* [Task objective] For this exercise, reproduce the entries below exactly, but only from the line containing "半額！ 水産物は買いだ！ 鶏卵とたらこのWたまご掛けご飯。" through the line containing "kun je je klus", both included.

* [Data extracts]
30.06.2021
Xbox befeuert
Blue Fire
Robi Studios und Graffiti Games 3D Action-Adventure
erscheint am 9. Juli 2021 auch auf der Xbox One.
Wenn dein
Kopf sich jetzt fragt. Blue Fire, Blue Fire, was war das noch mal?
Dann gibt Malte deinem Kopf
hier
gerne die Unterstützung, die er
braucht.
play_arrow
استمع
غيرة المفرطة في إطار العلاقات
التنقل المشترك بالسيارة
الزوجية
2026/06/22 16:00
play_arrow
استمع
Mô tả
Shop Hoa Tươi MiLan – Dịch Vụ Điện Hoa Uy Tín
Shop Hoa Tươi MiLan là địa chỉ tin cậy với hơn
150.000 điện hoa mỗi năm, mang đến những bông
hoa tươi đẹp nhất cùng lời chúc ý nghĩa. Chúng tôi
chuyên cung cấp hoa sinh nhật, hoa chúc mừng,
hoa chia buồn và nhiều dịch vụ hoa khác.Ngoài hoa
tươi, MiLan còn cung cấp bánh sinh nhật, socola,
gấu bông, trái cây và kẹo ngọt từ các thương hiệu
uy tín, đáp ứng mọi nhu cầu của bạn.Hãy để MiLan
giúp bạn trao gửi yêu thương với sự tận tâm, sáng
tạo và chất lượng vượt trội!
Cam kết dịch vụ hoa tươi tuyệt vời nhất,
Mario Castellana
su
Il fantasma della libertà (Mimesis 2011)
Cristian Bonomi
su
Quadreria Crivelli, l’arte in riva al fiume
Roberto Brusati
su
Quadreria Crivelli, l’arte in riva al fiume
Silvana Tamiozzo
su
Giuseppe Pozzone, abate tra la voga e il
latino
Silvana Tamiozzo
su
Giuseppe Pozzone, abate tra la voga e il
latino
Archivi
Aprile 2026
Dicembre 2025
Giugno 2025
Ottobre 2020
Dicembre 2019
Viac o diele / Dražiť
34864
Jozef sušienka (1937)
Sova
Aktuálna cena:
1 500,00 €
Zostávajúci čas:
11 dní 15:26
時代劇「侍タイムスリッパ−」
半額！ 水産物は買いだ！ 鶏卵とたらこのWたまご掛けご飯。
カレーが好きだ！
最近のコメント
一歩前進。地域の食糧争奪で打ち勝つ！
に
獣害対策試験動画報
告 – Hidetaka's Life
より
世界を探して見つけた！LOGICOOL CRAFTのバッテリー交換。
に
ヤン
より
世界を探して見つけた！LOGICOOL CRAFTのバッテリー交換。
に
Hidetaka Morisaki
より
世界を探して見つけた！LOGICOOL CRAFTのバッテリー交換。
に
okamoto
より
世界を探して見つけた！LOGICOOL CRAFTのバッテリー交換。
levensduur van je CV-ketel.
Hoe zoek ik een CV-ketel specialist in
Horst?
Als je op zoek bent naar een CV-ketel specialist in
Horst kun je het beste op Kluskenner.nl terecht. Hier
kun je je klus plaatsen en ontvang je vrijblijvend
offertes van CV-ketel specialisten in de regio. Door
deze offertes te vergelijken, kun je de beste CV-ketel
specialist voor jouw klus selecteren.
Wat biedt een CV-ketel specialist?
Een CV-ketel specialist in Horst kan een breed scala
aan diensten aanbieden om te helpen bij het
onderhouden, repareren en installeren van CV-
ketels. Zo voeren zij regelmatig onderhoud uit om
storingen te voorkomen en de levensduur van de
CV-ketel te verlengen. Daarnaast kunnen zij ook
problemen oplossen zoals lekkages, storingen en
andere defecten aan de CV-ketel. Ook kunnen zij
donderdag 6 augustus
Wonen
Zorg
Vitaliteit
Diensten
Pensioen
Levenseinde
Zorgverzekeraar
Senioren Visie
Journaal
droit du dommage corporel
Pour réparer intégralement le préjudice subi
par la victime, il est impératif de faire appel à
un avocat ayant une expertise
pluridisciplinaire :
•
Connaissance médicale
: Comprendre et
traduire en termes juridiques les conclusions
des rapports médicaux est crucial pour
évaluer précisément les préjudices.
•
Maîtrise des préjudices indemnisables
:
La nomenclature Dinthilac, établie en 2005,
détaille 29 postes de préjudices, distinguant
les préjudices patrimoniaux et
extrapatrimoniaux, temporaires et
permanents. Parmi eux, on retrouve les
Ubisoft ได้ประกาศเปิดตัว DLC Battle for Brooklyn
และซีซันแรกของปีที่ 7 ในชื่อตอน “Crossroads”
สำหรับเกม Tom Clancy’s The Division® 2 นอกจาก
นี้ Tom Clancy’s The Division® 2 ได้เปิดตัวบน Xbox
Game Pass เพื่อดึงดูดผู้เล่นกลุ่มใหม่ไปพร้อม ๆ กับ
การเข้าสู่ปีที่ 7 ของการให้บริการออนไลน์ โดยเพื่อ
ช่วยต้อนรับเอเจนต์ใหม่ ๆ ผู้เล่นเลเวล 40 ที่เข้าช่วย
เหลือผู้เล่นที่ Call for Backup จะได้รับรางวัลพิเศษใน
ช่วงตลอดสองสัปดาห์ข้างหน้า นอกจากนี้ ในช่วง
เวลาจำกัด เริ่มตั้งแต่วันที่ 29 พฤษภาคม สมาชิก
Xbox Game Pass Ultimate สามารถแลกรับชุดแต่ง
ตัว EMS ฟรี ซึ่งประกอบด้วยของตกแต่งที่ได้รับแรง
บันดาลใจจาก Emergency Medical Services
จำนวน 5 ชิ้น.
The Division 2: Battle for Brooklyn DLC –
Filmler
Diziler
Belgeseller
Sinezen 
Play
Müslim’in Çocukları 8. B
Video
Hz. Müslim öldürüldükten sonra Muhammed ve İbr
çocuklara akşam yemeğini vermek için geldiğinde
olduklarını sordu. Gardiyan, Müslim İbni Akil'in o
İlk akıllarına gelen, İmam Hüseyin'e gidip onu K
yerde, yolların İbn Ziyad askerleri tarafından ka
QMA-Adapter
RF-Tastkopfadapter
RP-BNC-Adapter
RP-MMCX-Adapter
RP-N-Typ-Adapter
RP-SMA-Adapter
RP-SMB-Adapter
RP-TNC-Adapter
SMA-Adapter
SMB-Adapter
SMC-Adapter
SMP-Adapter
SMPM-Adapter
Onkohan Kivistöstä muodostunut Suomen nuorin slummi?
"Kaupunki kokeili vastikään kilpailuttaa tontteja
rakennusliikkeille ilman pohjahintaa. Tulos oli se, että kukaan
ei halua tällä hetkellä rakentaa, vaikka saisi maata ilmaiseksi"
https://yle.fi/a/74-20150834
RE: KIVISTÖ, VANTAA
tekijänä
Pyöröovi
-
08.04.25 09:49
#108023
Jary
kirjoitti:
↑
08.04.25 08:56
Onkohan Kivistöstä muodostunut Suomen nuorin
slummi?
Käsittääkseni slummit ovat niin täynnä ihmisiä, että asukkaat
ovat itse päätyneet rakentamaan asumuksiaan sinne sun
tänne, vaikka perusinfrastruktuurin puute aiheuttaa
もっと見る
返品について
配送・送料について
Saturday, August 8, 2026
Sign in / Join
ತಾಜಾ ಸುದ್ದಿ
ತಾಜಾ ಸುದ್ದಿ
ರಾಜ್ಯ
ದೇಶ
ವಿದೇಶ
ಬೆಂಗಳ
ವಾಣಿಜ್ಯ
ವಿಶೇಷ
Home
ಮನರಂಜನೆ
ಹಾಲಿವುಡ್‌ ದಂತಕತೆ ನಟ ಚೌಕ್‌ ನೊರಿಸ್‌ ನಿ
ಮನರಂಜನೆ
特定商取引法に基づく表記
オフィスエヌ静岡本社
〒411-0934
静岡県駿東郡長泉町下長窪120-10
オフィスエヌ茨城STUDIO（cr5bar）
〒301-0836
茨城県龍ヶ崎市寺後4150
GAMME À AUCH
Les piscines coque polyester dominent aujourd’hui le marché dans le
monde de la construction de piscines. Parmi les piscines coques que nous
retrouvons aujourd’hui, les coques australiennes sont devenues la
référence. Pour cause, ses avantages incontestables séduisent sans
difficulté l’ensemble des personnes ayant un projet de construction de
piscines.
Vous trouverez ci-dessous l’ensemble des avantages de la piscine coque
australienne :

* [Written answer]
半額！ 水産物は買いだ！ 鶏卵とたらこのWたまご掛けご飯。
カレーが好きだ！
最近のコメント
一歩前進。地域の食糧争奪で打ち勝つ！
に
獣害対策試験動画報
告 – Hidetaka's Life
より
世界を探して見つけた！LOGICOOL CRAFTのバッテリー交換。
に
ヤン
より
世界を探して見つけた！LOGICOOL CRAFTのバッテリー交換。
に
Hidetaka Morisaki
より
世界を探して見つけた！LOGICOOL CRAFTのバッテリー交換。
に
okamoto
より
世界を探して見つけた！LOGICOOL CRAFTのバッテリー交換。
levensduur van je CV-ketel.
Hoe zoek ik een CV-ketel specialist in
Horst?
Als je op zoek bent naar een CV-ketel specialist in
Horst kun je het beste op Kluskenner.nl terecht. Hier
kun je je klus plaatsen en ontvang je vrijblijvend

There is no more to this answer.